Kasich’s style was roundabout in some ways, as he wove stories of his youth with one-liner jokes, and sought to create a narrative of political experience and expertise.
In most responses, Kasich cited his time leading the Congressional budget committee in the late 1990s and early 2000s, and the fiscal and conservative economic policies he says have helped buoy Ohio during his years as the state’s governor since he was elected in 2010.
In answering the boy’s question he pointed to a nearby digital sign that was programmed to keep up in real time with the national debt, which now sits at $19 trillion.
Kasich laid out a three-part plan of how he would cut the national debt, which he said includes tax cuts, easing up on business regulations, particularly for small business and startups, and balancing the federal budget.

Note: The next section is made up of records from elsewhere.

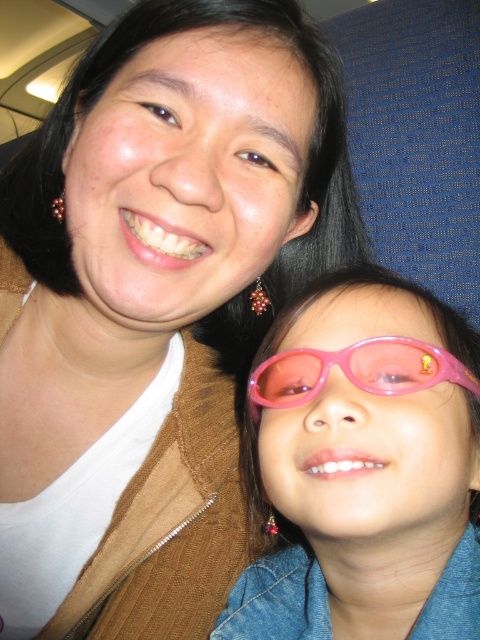 Is pink plastic sunglasses at lower right below pink translucent goggles at lower center?

Yes, pink plastic sunglasses at lower right is below pink translucent goggles at lower center.

Is point (420, 394) positioned behind point (343, 368)?

No, it is not.

Does point (300, 314) come closer to viewer compared to point (381, 349)?

No, (300, 314) is behind (381, 349).

You are a GUI agent. You are given a task and a screenshot of the screen. Output one action in this format:
    pyautogui.click(x=<x>, y=<y>)
    Task: Click on the pink plastic sunglasses at lower right
    Image resolution: width=480 pixels, height=640 pixels.
    Given the screenshot: What is the action you would take?
    pyautogui.click(x=365, y=467) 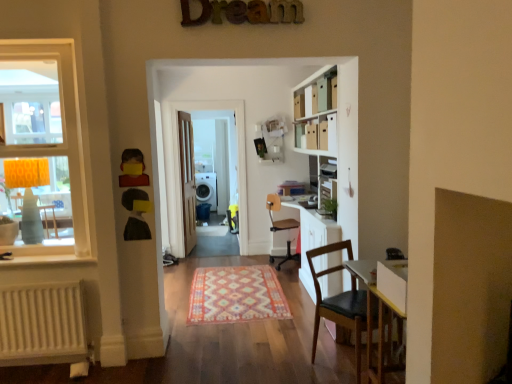 Question: From the image's perspective, is multicolored woven rug at center located above or below wooden at center, which ranks as the second chair in front-to-back order?

Choices:
 (A) above
 (B) below

Answer: (B)

Question: From a real-world perspective, relative to wooden at center, which ranks as the second chair in front-to-back order, is multicolored woven rug at center vertically above or below?

Choices:
 (A) above
 (B) below

Answer: (B)

Question: Which is farther from the matte yellow lampshade at left?

Choices:
 (A) brown leather chair at lower right, the first chair positioned from the front
 (B) orange fabric lampshade at left
 (C) multicolored woven rug at center
 (D) white plastic speaker at center
 (E) matte yellow toy at left

Answer: (D)

Question: Which of these objects is positioned closest to the matte yellow toy at left?

Choices:
 (A) white matte bookcase at center
 (B) brown leather chair at lower right, arranged as the 2th chair when viewed from the back
 (C) orange fabric lampshade at left
 (D) light brown wooden door at center
 (E) white matte radiator at lower left

Answer: (C) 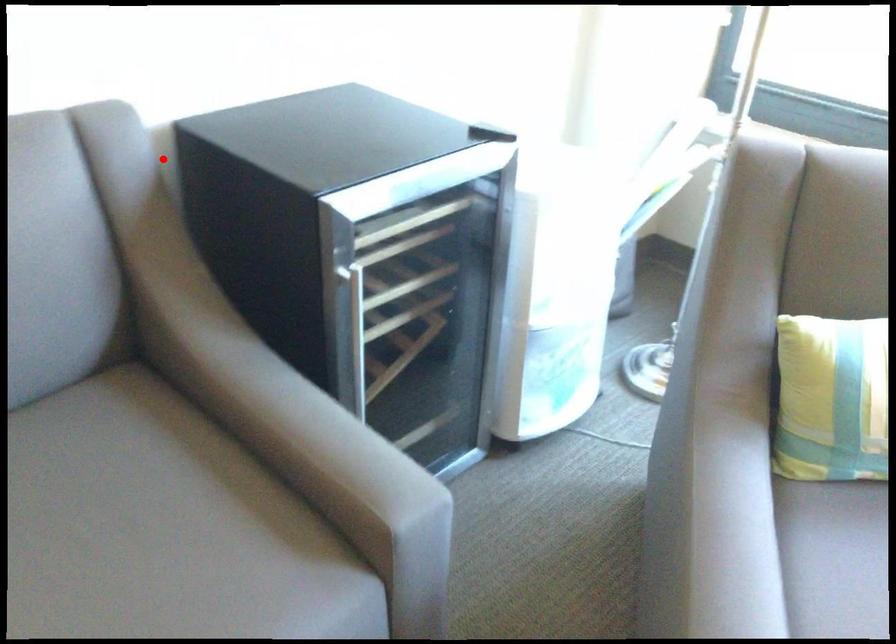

The latter, Kasich acknowledged, is the most difficult to do. He said both Republicans and Democrats in Congress often fail in balancing spending because they’re “worried about their own (political) hides,” and “want to tell everyone yes.”
He said that he left Congress and the U.S. House Budget Committee at a time when the federal budget was projected to have a $5 trillion surplus.
Kasich took credit for work he says he did to trim spending, but he claimed that as soon as he left Congress, lawmakers, including members of his own party, frittered away the $5 trillion.
“Then I learned something,” Kasich said. “Democrats love to spend. Republicans love to spend, too. They just feel guilty about it when they do it.”
At his most animated Saturday, Cruz argued with an elderly man in the crowd who tried to paint a picture of the city of Youngstown, Ohio that was bleaker than Kasich liked.
Youngstown, an eastern Ohio city of 65,000 an hour outside of Cleveland and Pittsburgh, Pennsylvania, has been hit hard by the loss of industry in the last 50 years, and has seen precipitous drops in its population along with the decline of the steel industry.
The man told Kasich he thinks Youngstown is now a stagnant community.
Kasich, exasperated, waved his hand at the man and paced to the other side of the platform.
He then defended a resurgence he said Youngstown has seen in his time as governor and laid out his ideas on an “urban agenda.” It is a set of policies that he said Ohio government has used to try to redevelop cities’ from their urban cores, to diversify industries, and to help schools improve education and career training at the local level.
Kasich’s answer touched on issues people face here as Janesville continues a gradual move away from its past identity as an automaker town.
But Kasich never talked about Janesville specifically, and he never mentioned the former General Motors assembly plant in Janesville.
Scott Clemence, a Johnson Creek resident said he appreciated that Kasich didn’t seize on the opportunity to to draw parallels to the town he was visiting.
“I was waiting for that to happen. It would have been typical for a politician to do that, to tie in a question about some other place by comparing whatever he said to Janesville. But he didn’t. He didn’t pander to it,” Clemence said. “That might really say something about him as a candidate.”